→ Exercise: Look through the material below. Copy each line that contains the string "stop".

→ Exercise input:
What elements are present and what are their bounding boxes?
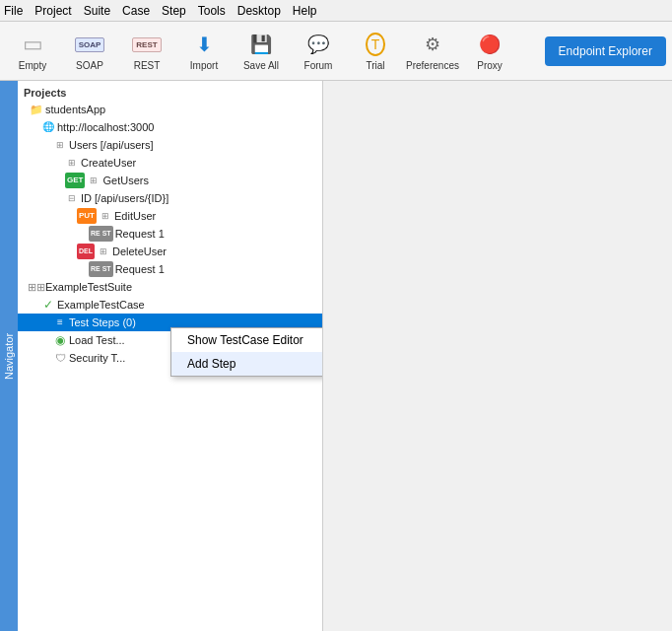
tree-item-label: studentsApp bbox=[45, 102, 105, 117]
soap-label: SOAP bbox=[76, 60, 103, 71]
rest-button[interactable]: REST REST bbox=[120, 27, 173, 76]
testcase-icon: ✓ bbox=[41, 298, 55, 312]
menu-case[interactable]: Case bbox=[122, 4, 150, 18]
navigator-tab-label: Navigator bbox=[3, 332, 15, 379]
resource-icon4: ⊟ bbox=[65, 191, 79, 205]
save-all-icon: 💾 bbox=[250, 34, 272, 55]
tree-item-label: Request 1 bbox=[115, 261, 165, 277]
resource-icon5: ⊞ bbox=[99, 209, 112, 223]
tree-row-request1b[interactable]: RE ST Request 1 bbox=[18, 260, 322, 278]
preferences-button[interactable]: ⚙ Preferences bbox=[406, 27, 459, 76]
menu-tools[interactable]: Tools bbox=[198, 4, 226, 18]
rest-badge-a: RE ST bbox=[89, 226, 113, 242]
forum-label: Forum bbox=[304, 60, 333, 71]
trial-button[interactable]: T Trial bbox=[349, 27, 402, 76]
context-add-step-label: Add Step bbox=[187, 357, 235, 371]
soap-button[interactable]: SOAP SOAP bbox=[63, 27, 116, 76]
menu-help[interactable]: Help bbox=[293, 4, 317, 18]
tree-item-label: GetUsers bbox=[102, 173, 148, 188]
tree-row-exampleTestSuite[interactable]: ⊞⊞ ExampleTestSuite bbox=[18, 278, 322, 296]
rest-label: REST bbox=[134, 60, 161, 71]
toolbar: ▭ Empty SOAP SOAP REST REST ⬇ Import 💾 S… bbox=[0, 22, 672, 81]
resource-icon6: ⊞ bbox=[97, 245, 110, 258]
tree-item-label: ExampleTestSuite bbox=[45, 279, 132, 295]
forum-icon: 💬 bbox=[307, 34, 329, 55]
menu-project[interactable]: Project bbox=[34, 4, 71, 18]
import-icon: ⬇ bbox=[196, 33, 213, 56]
tree-row-id-api[interactable]: ⊟ ID [/api/users/{ID}] bbox=[18, 189, 322, 207]
rest-badge-b: RE ST bbox=[89, 261, 113, 277]
resource-icon3: ⊞ bbox=[87, 174, 101, 187]
tree-item-label: EditUser bbox=[114, 208, 156, 224]
projects-label: Projects bbox=[18, 85, 322, 101]
navigator-tab[interactable]: Navigator bbox=[0, 81, 18, 631]
rest-icon: REST bbox=[132, 37, 161, 52]
tree-panel: Projects 📁 studentsApp 🌐 http://localhos… bbox=[18, 81, 323, 631]
context-show-editor-label: Show TestCase Editor bbox=[187, 333, 303, 347]
tree-item-label: Users [/api/users] bbox=[69, 137, 154, 153]
tree-item-label: Test Steps (0) bbox=[69, 315, 136, 330]
save-all-button[interactable]: 💾 Save All bbox=[235, 27, 288, 76]
steps-icon: ≡ bbox=[53, 316, 67, 329]
menubar: File Project Suite Case Step Tools Deskt… bbox=[0, 0, 672, 22]
get-badge: GET bbox=[65, 173, 85, 188]
suite-icon: ⊞⊞ bbox=[30, 280, 43, 294]
endpoint-explorer-button[interactable]: Endpoint Explorer bbox=[545, 36, 666, 66]
menu-desktop[interactable]: Desktop bbox=[237, 4, 281, 18]
context-show-editor[interactable]: Show TestCase Editor Enter bbox=[171, 328, 323, 352]
tree-item-label: Load Test... bbox=[69, 332, 125, 348]
load-icon: ◉ bbox=[53, 333, 67, 347]
import-label: Import bbox=[190, 60, 218, 71]
tree-row-editUser[interactable]: PUT ⊞ EditUser bbox=[18, 207, 322, 225]
tree-item-label: Security T... bbox=[69, 350, 125, 366]
folder-icon: 📁 bbox=[30, 103, 43, 116]
trial-label: Trial bbox=[366, 60, 384, 71]
trial-icon: T bbox=[366, 33, 386, 56]
tree-item-label: ID [/api/users/{ID}] bbox=[81, 190, 168, 206]
tree-item-label: http://localhost:3000 bbox=[57, 119, 154, 135]
tree-row-studentsApp[interactable]: 📁 studentsApp bbox=[18, 101, 322, 118]
put-badge: PUT bbox=[77, 208, 97, 224]
resource-icon: ⊞ bbox=[53, 138, 67, 152]
import-button[interactable]: ⬇ Import bbox=[177, 27, 231, 76]
tree-row-getUsers[interactable]: GET ⊞ GetUsers bbox=[18, 172, 322, 189]
save-all-label: Save All bbox=[243, 60, 279, 71]
menu-suite[interactable]: Suite bbox=[84, 4, 110, 18]
main-layout: Navigator Projects 📁 studentsApp 🌐 http:… bbox=[0, 81, 672, 631]
context-add-step[interactable]: Add Step bbox=[171, 352, 323, 376]
proxy-icon: 🔴 bbox=[479, 34, 501, 55]
empty-label: Empty bbox=[19, 60, 46, 71]
del-badge: DEL bbox=[77, 244, 95, 259]
tree-row-localhost[interactable]: 🌐 http://localhost:3000 bbox=[18, 118, 322, 136]
tree-row-users-api[interactable]: ⊞ Users [/api/users] bbox=[18, 136, 322, 154]
forum-button[interactable]: 💬 Forum bbox=[292, 27, 345, 76]
empty-button[interactable]: ▭ Empty bbox=[6, 27, 59, 76]
content-wrapper: SOAP Request REST Request bbox=[323, 81, 672, 631]
menu-step[interactable]: Step bbox=[162, 4, 186, 18]
tree-row-exampleTestCase[interactable]: ✓ ExampleTestCase bbox=[18, 296, 322, 314]
preferences-icon: ⚙ bbox=[425, 34, 440, 55]
context-menu: Show TestCase Editor Enter Add Step bbox=[170, 327, 323, 377]
proxy-button[interactable]: 🔴 Proxy bbox=[463, 27, 516, 76]
security-icon: 🛡 bbox=[53, 351, 67, 365]
tree-row-deleteUser[interactable]: DEL ⊞ DeleteUser bbox=[18, 243, 322, 260]
tree-row-request1a[interactable]: RE ST Request 1 bbox=[18, 225, 322, 243]
proxy-label: Proxy bbox=[477, 60, 503, 71]
preferences-label: Preferences bbox=[406, 60, 459, 71]
server-icon: 🌐 bbox=[41, 120, 55, 134]
tree-item-label: DeleteUser bbox=[112, 244, 167, 259]
tree-row-createUser[interactable]: ⊞ CreateUser bbox=[18, 154, 322, 172]
tree-item-label: ExampleTestCase bbox=[57, 297, 145, 313]
resource-icon2: ⊞ bbox=[65, 156, 79, 170]
tree-item-label: Request 1 bbox=[115, 226, 165, 242]
soap-icon: SOAP bbox=[75, 37, 105, 52]
menu-file[interactable]: File bbox=[4, 4, 23, 18]
tree-item-label: CreateUser bbox=[81, 155, 136, 171]
empty-icon: ▭ bbox=[23, 32, 43, 57]
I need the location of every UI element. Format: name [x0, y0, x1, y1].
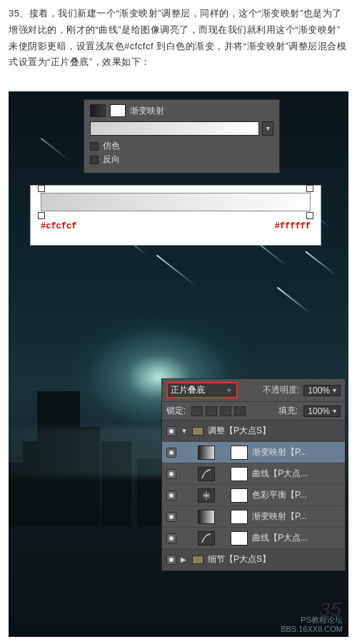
gradient-strip[interactable] — [41, 193, 311, 211]
layer-mask-thumb[interactable] — [231, 531, 248, 545]
visibility-toggle[interactable] — [166, 448, 176, 458]
lock-pixels-icon[interactable] — [206, 406, 217, 416]
layer-gradient-map-selected[interactable]: 渐变映射【P... — [162, 442, 345, 463]
visibility-toggle[interactable] — [166, 426, 176, 436]
gradient-editor: #cfcfcf #ffffff — [30, 185, 321, 246]
chevron-down-icon[interactable]: ÷ — [225, 386, 233, 394]
visibility-toggle[interactable] — [166, 533, 176, 543]
link-icon — [219, 490, 226, 500]
chevron-down-icon[interactable]: ▾ — [330, 407, 338, 415]
layer-curves-2[interactable]: 曲线【P大点... — [162, 528, 345, 549]
disclosure-triangle-icon[interactable]: ▼ — [181, 427, 188, 435]
balance-icon — [198, 488, 215, 503]
lock-transparent-icon[interactable] — [191, 406, 203, 416]
lock-position-icon[interactable] — [220, 406, 231, 416]
link-icon — [219, 469, 226, 479]
fill-value[interactable]: 100% — [306, 406, 330, 416]
curves-icon — [198, 467, 215, 481]
opacity-label: 不透明度: — [263, 384, 299, 396]
disclosure-triangle-icon[interactable]: ▶ — [181, 555, 188, 563]
layer-name[interactable]: 曲线【P大点... — [252, 532, 341, 544]
visibility-toggle[interactable] — [166, 469, 176, 479]
reverse-label: 反向 — [103, 154, 120, 166]
gradient-map-icon — [198, 446, 215, 460]
panel-title: 渐变映射 — [130, 105, 164, 117]
layer-name[interactable]: 色彩平衡【P... — [252, 489, 341, 501]
layer-gradient-map-2[interactable]: 渐变映射【P... — [162, 506, 345, 528]
layer-mask-thumb[interactable] — [231, 488, 248, 503]
gradient-dropdown[interactable]: ▾ — [262, 121, 273, 136]
layer-group-adjust[interactable]: ▼ 调整【P大点S】 — [162, 421, 345, 442]
adjustment-mask-thumb — [110, 104, 126, 117]
reverse-checkbox[interactable] — [90, 156, 99, 164]
meteor — [156, 255, 196, 287]
meteor — [277, 287, 312, 315]
visibility-toggle[interactable] — [166, 555, 176, 565]
folder-icon — [192, 427, 203, 436]
layer-group-detail[interactable]: ▶ 细节【P大点S】 — [162, 549, 345, 570]
layer-name[interactable]: 细节【P大点S】 — [208, 553, 341, 565]
layer-name[interactable]: 渐变映射【P... — [252, 446, 341, 458]
gradient-map-icon — [198, 510, 215, 524]
layer-name[interactable]: 调整【P大点S】 — [208, 425, 341, 437]
layer-name[interactable]: 曲线【P大点... — [252, 468, 341, 480]
blend-mode-highlight: 正片叠底 ÷ — [166, 382, 238, 398]
layer-mask-thumb[interactable] — [231, 446, 248, 460]
right-hex-label: #ffffff — [275, 221, 311, 231]
chevron-down-icon[interactable]: ▾ — [330, 386, 338, 394]
link-icon — [219, 533, 226, 543]
meteor — [305, 251, 337, 276]
lock-all-icon[interactable] — [234, 406, 246, 416]
watermark: PS教程论坛 BBS.16XX8.COM — [281, 615, 343, 634]
dither-label: 仿色 — [103, 140, 120, 152]
color-stop-right[interactable] — [306, 212, 313, 219]
lock-label: 锁定: — [166, 405, 186, 417]
dither-checkbox[interactable] — [90, 142, 99, 151]
layer-name[interactable]: 渐变映射【P... — [252, 510, 341, 523]
opacity-stop-left[interactable] — [38, 185, 45, 192]
fill-label: 填充: — [278, 405, 298, 417]
visibility-toggle[interactable] — [166, 512, 176, 522]
link-icon — [219, 512, 226, 522]
step-description: 35、接着，我们新建一个“渐变映射”调整层，同样的，这个“渐变映射”也是为了增强… — [0, 0, 357, 75]
opacity-value[interactable]: 100% — [306, 386, 330, 396]
blend-mode-select[interactable]: 正片叠底 — [171, 384, 222, 396]
link-icon — [219, 448, 226, 458]
adjustment-thumb — [90, 104, 106, 117]
layer-curves[interactable]: 曲线【P大点... — [162, 463, 345, 485]
gradient-map-panel: 渐变映射 ▾ 仿色 反向 — [84, 99, 280, 173]
color-stop-left[interactable] — [38, 212, 45, 219]
layer-mask-thumb[interactable] — [231, 510, 248, 524]
visibility-toggle[interactable] — [166, 490, 176, 500]
gradient-preview-bar[interactable] — [90, 121, 259, 136]
left-hex-label: #cfcfcf — [41, 221, 76, 231]
layers-panel: 正片叠底 ÷ 不透明度: 100%▾ 锁定: 填充: 100%▾ ▼ 调整【P大… — [161, 378, 346, 571]
meteor — [41, 138, 70, 161]
folder-icon — [192, 555, 203, 564]
layer-mask-thumb[interactable] — [231, 467, 248, 481]
layer-color-balance[interactable]: 色彩平衡【P... — [162, 485, 345, 506]
curves-icon — [198, 531, 215, 545]
opacity-stop-right[interactable] — [306, 185, 313, 192]
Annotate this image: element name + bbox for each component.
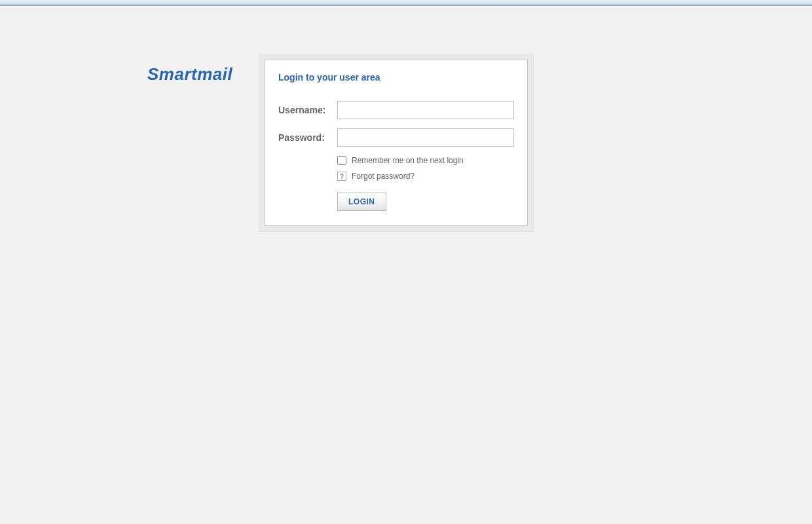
brand-title: Smartmail: [147, 64, 232, 84]
help-icon: ?: [337, 172, 346, 181]
login-panel: Login to your user area Username: Passwo…: [259, 54, 534, 232]
forgot-password-link[interactable]: Forgot password?: [352, 172, 415, 181]
remember-row: Remember me on the next login: [337, 156, 514, 165]
password-label: Password:: [278, 132, 337, 143]
login-panel-title: Login to your user area: [278, 72, 514, 83]
login-panel-inner: Login to your user area Username: Passwo…: [265, 60, 528, 226]
top-border-bar: [0, 0, 812, 6]
forgot-row: ? Forgot password?: [337, 172, 514, 181]
username-row: Username:: [278, 101, 514, 119]
password-input[interactable]: [337, 128, 514, 147]
remember-label: Remember me on the next login: [352, 156, 464, 165]
password-row: Password:: [278, 128, 514, 147]
login-button[interactable]: LOGIN: [337, 193, 386, 211]
username-input[interactable]: [337, 101, 514, 119]
login-button-row: LOGIN: [337, 193, 514, 211]
username-label: Username:: [278, 105, 337, 115]
remember-checkbox[interactable]: [337, 156, 346, 165]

→ Result for this task:
color-stop-right[interactable] — [306, 212, 313, 219]
opacity-stop-left[interactable] — [38, 185, 45, 192]
color-stop-left[interactable] — [38, 212, 45, 219]
opacity-stop-right[interactable] — [306, 185, 313, 192]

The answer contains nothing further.